>>>
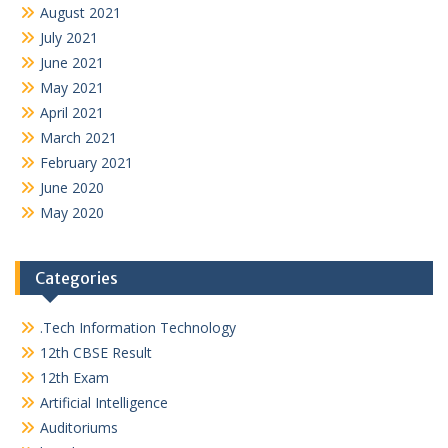
August 2021
July 2021
June 2021
May 2021
April 2021
March 2021
February 2021
June 2020
May 2020
Categories
.Tech Information Technology
12th CBSE Result
12th Exam
Artificial Intelligence
Auditoriums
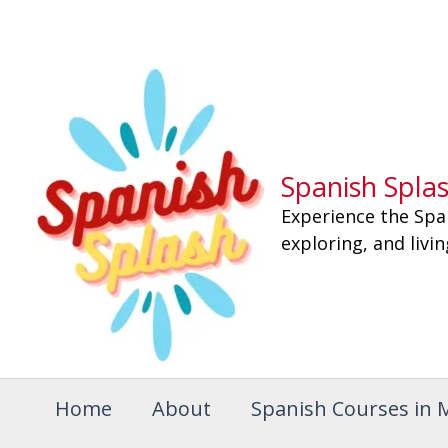
Skip
to
content
Spanish Spla
Experience the Spa
exploring, and livi
Home
About
Spanish Courses in 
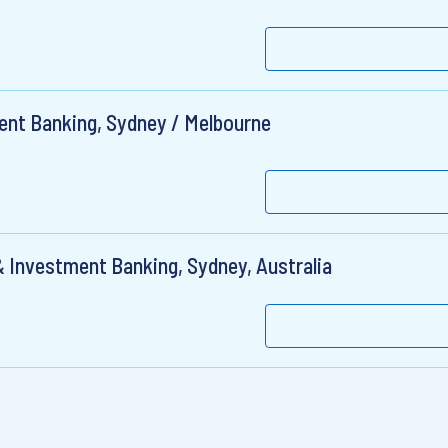
ent Banking, Sydney / Melbourne
& Investment Banking, Sydney, Australia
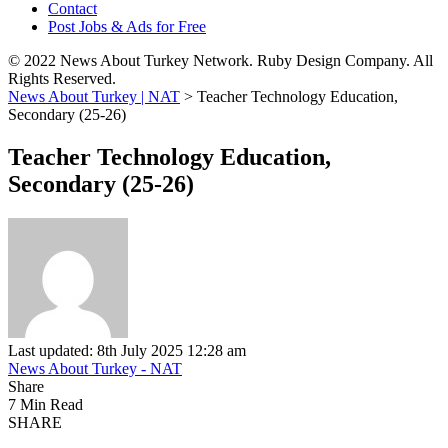
Contact
Post Jobs & Ads for Free
© 2022 News About Turkey Network. Ruby Design Company. All
Rights Reserved.
News About Turkey | NAT
>
Teacher Technology Education,
Secondary (25-26)
Teacher Technology Education,
Secondary (25-26)
Last updated: 8th July 2025 12:28 am
News About Turkey - NAT
Share
7 Min Read
SHARE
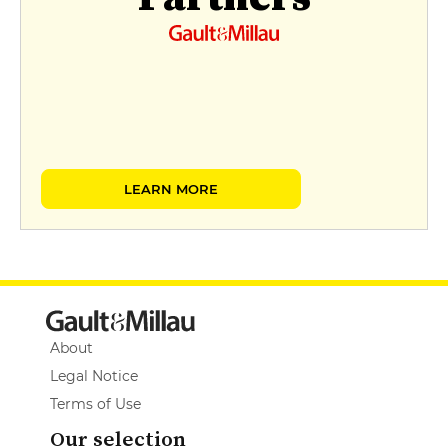
LEARN MORE
About
Legal Notice
Terms of Use
Our selection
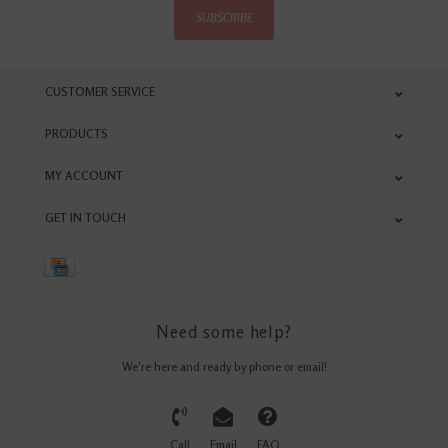
SUBSCRIBE
CUSTOMER SERVICE
PRODUCTS
MY ACCOUNT
GET IN TOUCH
Need some help?
We're here and ready by phone or email!
Call
Email
FAQ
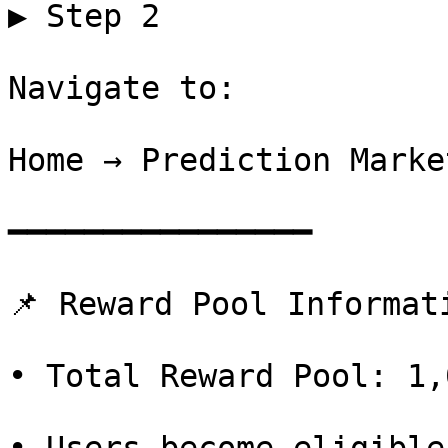
▶ Step 2

Navigate to:

Home → Prediction Market
━━━━━━━━━━━━━━━━

📌 Reward Pool Informati
• Total Reward Pool: 1,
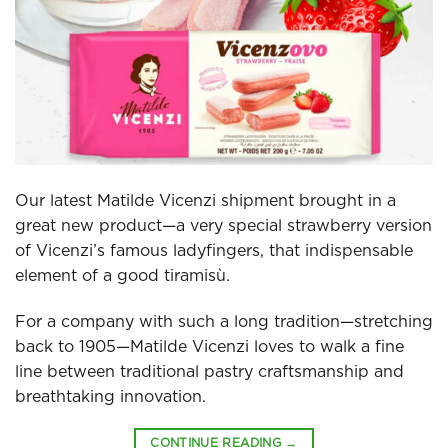
Our latest Matilde Vicenzi shipment brought in a
great new product—a very special strawberry version
of Vicenzi’s famous ladyfingers, that indispensable
element of a good tiramisù.
For a company with such a long tradition—stretching
back to 1905—Matilde Vicenzi loves to walk a fine
line between traditional pastry craftsmanship and
breathtaking innovation.
CONTINUE READING
→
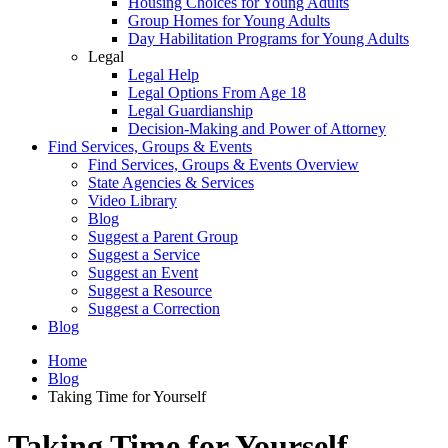
Housing Choices for Young Adults
Group Homes for Young Adults
Day Habilitation Programs for Young Adults
Legal
Legal Help
Legal Options From Age 18
Legal Guardianship
Decision-Making and Power of Attorney
Find Services, Groups & Events
Find Services, Groups & Events Overview
State Agencies & Services
Video Library
Blog
Suggest a Parent Group
Suggest a Service
Suggest an Event
Suggest a Resource
Suggest a Correction
Blog
Home
Blog
Taking Time for Yourself
Taking Time for Yourself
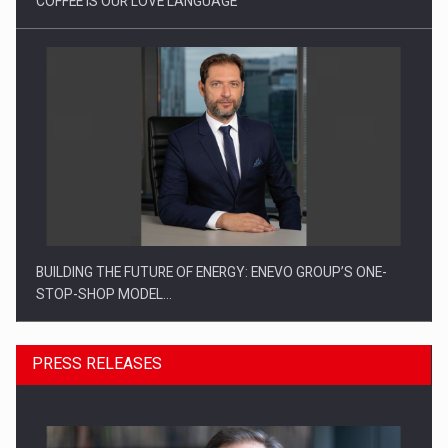
COFFEE IS OUR LOVE LANGUAGE
BUILDING THE FUTURE OF ENERGY: ENEVO GROUP’S ONE-
STOP-SHOP MODEL…
PRESS RELEASES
<<<
Instructions to follow — Where a record holds a picture, leave the picture out and restate the rest word for word.

Problem solution —
August 2021
July 2021
June 2021
May 2021
April 2021
March 2021
February 2021
June 2020
May 2020
Categories
.Tech Information Technology
12th CBSE Result
12th Exam
Artificial Intelligence
Auditoriums
Skip
to
content
Spanish Spla
Experience the Spa
exploring, and livi
Home
About
Spanish Courses in 
ent Banking, Sydney / Melbourne
& Investment Banking, Sydney, Australia
Contact
Post Jobs & Ads for Free
© 2022 News About Turkey Network. Ruby Design Company. All
Rights Reserved.
News About Turkey | NAT
>
Teacher Technology Education,
Secondary (25-26)
Teacher Technology Education,
Secondary (25-26)
Last updated: 8th July 2025 12:28 am
News About Turkey - NAT
Share
7 Min Read
SHARE
LEARN MORE
About
Legal Notice
Terms of Use
Our selection
SUBSCRIBE
CUSTOMER SERVICE
PRODUCTS
MY ACCOUNT
GET IN TOUCH
Need some help?
We're here and ready by phone or email!
Call
Email
FAQ
▶ Step 2

Navigate to:

Home → Prediction Market
━━━━━━━━━━━━━━━━

📌 Reward Pool Informati
• Total Reward Pool: 1,
Our latest Matilde Vicenzi shipment brought in a
great new product—a very special strawberry version
of Vicenzi’s famous ladyfingers, that indispensable
element of a good tiramisù.
For a company with such a long tradition—stretching
back to 1905—Matilde Vicenzi loves to walk a fine
line between traditional pastry craftsmanship and
breathtaking innovation.
CONTINUE READING
→
Housing Choices for Young Adults
Group Homes for Young Adults
Day Habilitation Programs for Young Adults
Legal
Legal Help
Legal Options From Age 18
Legal Guardianship
Decision-Making and Power of Attorney
Find Services, Groups & Events
Find Services, Groups & Events Overview
State Agencies & Services
Video Library
Blog
Suggest a Parent Group
Suggest a Service
Suggest an Event
Suggest a Resource
Suggest a Correction
Blog
Home
Blog
Taking Time for Yourself
Taking Time for Yourself
COFFEE IS OUR LOVE LANGUAGE
BUILDING THE FUTURE OF ENERGY: ENEVO GROUP’S ONE-
STOP-SHOP MODEL…
PRESS RELEASES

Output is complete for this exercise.